Blizzard! The Storm That Changed America is a 2000 Children's history book by Jim Murphy. It is about the Blizzard of 1888 that hit the north-east of North America, and concentrates on New York City.

==Reception==
Booklist called Blizzard "an example of stellar nonfiction." and the School Library Journal wrote "The narrative is a readable and seamless blend of history and adventure adapted from extensive first-person accounts and primary news sources. .. The text is exciting without being melodramatic .. Authentic photographs, drawings, and maps that demonstrate the course of the storm, all done in the same sepia tone as the text, perfectly illustrate the book. Overall, a superb piece of writing and history." In a star review Kirkus Reviews wrote "Murphy’s ability to pull in details that lend context allows him to tell this story of a place in time through the lens of a single, dramatic episode that will engage readers. This is skillfully done: humorous, jaw-dropping, thought-provoking, and chilling." In a review of an audio version of the book Publishers Weekly wrote "Murphy's well-rounded information about the various circumstances that worsened the effects of the storm make the tale both more fascinating and more tragic. Mali's (Taylor Mali, the reader) steady delivery is very well suited to the material; it allows listeners time to absorb this gripping history lesson."

The Horn Book Magazine stated "Murphy treats his subject with respect as he curbs the inherent sensationalism of the topic through an informal, journalistic style. To build urgency in the narrative, he creates cogent transitions from one event to another and from personal events to broader historical segments. Even with all of these connections, individual chapters stand alone, providing access for browsers and those searching for nonfiction read-alouds. Sepia-colored illustrations (archival photographs and original art from the period) reinforce the historical setting .." and Voice of Youth Advocates wrote "this first annual Sibert Award honor book will appeal to both teens and adults interested in weather extremes and history."

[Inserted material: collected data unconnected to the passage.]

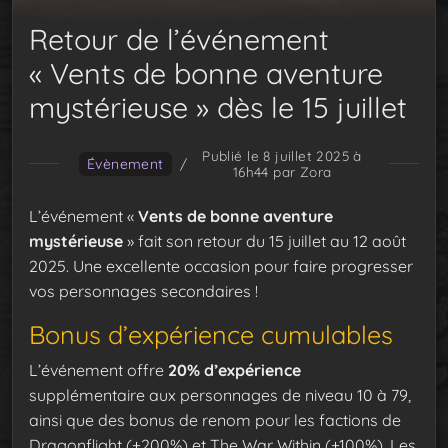
Retour de l’événement
« Vents de bonne aventure
mystérieuse » dès le 15 juillet
Publié le 8 juillet 2025 à
Évènement
/
16h44
par Zora
L’événement «
Vents de bonne aventure
mystérieuse
» fait son retour du 15 juillet au 12 août
2025. Une excellente occasion pour faire progresser
vos personnages secondaires !
Bonus d’expérience cumulables
L’événement offre
20% d’expérience
supplémentaire aux personnages de niveau 10 à 79,
ainsi que des bonus de renom pour les factions de
Dragonflight (+200%) et The War Within (+100%). Les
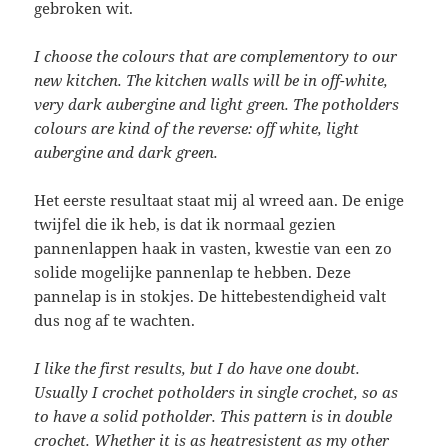
gebroken wit.
I choose the colours that are complementory to our
new kitchen. The kitchen walls will be in off-white,
very dark aubergine and light green. The potholders
colours are kind of the reverse: off white, light
aubergine and dark green.
Het eerste resultaat staat mij al wreed aan. De enige
twijfel die ik heb, is dat ik normaal gezien
pannenlappen haak in vasten, kwestie van een zo
solide mogelijke pannenlap te hebben. Deze
pannelap is in stokjes. De hittebestendigheid valt
dus nog af te wachten.
I like the first results, but I do have one doubt.
Usually I crochet potholders in single crochet, so as
to have a solid potholder. This pattern is in double
crochet. Whether it is as heatresistent as my other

In a review for The New York Times, Mary Russell wrote "Murphy's gift for dealing with disasters .. is that he manages to make them, simultaneously, both larger than we'd thought and smaller, more human than we'd imagined."

==Awards and nominations==
2001 Jefferson Cup Award - winner
2001 Notable Social Studies Trade Book for Young People
2001 Robert F. Sibert Medal - honor
2010 Margaret Edwards Award - one of five titles contributing to Murphy receiving the award.